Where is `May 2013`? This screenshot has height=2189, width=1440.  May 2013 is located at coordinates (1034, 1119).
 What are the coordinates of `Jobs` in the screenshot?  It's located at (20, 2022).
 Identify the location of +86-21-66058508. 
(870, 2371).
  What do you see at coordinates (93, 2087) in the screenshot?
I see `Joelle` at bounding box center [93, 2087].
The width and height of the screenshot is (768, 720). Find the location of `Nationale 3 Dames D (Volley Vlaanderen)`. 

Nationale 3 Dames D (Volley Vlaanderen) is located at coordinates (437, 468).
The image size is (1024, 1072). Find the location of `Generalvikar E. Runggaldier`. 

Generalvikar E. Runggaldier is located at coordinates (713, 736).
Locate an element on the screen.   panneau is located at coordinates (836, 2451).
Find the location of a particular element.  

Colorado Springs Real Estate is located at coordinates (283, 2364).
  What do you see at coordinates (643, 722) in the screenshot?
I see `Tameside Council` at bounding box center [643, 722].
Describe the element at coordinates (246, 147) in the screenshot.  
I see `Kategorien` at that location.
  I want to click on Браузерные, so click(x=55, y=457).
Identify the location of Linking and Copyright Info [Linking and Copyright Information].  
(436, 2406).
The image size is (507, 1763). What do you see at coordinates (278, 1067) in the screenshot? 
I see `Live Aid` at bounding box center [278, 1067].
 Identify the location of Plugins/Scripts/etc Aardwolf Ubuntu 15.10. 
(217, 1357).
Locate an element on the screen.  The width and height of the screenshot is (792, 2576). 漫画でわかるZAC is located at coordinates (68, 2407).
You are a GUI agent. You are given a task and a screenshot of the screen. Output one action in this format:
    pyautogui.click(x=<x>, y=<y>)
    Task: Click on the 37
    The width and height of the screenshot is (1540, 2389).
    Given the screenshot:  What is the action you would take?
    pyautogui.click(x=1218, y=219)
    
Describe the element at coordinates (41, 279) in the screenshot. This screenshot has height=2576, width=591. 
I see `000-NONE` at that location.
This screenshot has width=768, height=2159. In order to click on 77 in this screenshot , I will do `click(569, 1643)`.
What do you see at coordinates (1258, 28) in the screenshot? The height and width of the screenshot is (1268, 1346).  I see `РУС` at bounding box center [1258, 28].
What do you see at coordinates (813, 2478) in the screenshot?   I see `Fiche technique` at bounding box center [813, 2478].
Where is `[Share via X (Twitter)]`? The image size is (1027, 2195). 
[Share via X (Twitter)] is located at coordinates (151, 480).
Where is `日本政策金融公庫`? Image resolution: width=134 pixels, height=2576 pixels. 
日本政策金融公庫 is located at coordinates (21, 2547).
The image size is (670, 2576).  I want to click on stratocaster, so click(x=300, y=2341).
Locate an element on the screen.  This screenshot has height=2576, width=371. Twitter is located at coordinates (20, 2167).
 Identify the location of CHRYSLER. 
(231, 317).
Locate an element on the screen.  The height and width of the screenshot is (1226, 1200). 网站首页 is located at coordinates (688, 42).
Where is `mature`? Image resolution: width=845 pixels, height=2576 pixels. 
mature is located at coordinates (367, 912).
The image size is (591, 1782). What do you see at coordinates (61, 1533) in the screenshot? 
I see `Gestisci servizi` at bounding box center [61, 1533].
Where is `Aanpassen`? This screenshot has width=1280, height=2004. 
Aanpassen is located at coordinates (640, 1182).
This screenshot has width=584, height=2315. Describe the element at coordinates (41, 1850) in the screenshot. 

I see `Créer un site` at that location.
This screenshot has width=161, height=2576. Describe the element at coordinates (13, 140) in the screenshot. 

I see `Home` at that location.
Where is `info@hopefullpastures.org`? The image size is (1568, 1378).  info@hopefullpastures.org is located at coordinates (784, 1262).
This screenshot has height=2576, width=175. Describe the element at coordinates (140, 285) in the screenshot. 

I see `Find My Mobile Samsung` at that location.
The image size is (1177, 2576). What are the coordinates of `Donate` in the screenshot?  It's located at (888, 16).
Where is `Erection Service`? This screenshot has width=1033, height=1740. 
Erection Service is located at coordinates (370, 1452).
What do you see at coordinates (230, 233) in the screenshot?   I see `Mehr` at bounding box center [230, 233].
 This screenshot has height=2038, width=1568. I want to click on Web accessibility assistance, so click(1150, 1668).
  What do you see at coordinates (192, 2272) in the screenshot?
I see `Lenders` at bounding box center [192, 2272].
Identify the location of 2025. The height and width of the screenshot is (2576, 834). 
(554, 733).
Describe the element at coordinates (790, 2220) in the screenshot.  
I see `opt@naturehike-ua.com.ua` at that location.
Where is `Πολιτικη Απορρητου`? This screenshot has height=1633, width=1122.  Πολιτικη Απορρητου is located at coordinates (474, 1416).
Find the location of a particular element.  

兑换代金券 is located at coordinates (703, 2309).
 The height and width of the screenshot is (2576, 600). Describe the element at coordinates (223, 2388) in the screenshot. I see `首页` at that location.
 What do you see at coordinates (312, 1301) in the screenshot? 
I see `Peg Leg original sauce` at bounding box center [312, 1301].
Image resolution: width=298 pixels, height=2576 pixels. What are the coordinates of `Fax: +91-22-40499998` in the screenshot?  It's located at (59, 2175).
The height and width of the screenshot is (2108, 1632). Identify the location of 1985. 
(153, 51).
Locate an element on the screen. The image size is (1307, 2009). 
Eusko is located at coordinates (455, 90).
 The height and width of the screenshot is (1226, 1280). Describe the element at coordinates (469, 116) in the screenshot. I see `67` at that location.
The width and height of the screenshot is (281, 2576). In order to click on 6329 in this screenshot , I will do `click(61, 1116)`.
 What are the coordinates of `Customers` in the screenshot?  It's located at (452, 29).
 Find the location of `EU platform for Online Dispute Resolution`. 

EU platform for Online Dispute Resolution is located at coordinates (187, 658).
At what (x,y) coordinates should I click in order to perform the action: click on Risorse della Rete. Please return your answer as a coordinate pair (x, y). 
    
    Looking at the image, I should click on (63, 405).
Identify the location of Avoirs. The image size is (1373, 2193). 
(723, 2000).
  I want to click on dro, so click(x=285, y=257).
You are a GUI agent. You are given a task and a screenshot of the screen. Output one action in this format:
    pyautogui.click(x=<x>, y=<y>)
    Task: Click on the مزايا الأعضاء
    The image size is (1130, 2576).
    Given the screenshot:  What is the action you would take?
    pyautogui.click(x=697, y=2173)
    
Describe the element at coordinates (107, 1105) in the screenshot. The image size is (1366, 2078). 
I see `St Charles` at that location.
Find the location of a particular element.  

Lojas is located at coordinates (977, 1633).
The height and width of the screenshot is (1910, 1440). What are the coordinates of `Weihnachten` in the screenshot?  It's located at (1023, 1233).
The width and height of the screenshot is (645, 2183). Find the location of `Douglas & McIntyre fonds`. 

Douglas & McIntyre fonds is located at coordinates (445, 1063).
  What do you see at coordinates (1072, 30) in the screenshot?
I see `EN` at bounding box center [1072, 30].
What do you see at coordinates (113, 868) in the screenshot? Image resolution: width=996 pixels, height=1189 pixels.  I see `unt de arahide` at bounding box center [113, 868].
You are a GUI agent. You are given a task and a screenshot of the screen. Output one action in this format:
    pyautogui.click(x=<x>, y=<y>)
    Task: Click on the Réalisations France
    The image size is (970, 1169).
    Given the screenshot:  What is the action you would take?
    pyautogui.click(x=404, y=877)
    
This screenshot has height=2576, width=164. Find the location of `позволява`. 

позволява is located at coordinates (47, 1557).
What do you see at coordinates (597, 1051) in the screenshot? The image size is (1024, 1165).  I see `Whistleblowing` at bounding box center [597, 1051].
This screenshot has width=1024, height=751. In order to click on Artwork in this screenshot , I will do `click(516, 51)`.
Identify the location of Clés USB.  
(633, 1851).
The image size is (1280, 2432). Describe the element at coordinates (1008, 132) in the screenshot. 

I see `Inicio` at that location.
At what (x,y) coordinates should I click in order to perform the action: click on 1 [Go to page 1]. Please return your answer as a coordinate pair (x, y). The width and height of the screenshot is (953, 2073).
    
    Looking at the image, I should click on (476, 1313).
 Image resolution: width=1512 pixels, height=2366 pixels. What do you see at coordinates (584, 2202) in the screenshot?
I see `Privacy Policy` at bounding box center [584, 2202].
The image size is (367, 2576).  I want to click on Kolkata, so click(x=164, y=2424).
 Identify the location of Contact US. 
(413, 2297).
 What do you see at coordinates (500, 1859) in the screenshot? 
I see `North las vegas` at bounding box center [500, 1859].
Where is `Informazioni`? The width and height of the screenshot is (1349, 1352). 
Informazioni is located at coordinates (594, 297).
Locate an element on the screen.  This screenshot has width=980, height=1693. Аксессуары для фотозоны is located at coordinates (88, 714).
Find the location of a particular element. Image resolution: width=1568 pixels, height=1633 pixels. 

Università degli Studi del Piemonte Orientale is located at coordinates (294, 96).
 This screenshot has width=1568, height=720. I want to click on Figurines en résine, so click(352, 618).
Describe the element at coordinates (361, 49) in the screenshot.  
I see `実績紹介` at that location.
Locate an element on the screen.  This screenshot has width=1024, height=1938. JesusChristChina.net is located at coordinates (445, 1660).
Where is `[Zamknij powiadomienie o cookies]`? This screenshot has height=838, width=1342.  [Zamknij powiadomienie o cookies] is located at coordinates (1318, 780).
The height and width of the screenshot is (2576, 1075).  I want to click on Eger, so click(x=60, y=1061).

§ **Exercise directions**
The required answer is each line of the data in which the word "will" appears.

§ **Your response**
This screenshot has width=768, height=2159. In order to click on 77 in this screenshot , I will do `click(569, 1643)`.
The width and height of the screenshot is (281, 2576). In order to click on 6329 in this screenshot , I will do `click(61, 1116)`.
This screenshot has width=1024, height=751. In order to click on Artwork in this screenshot , I will do `click(516, 51)`.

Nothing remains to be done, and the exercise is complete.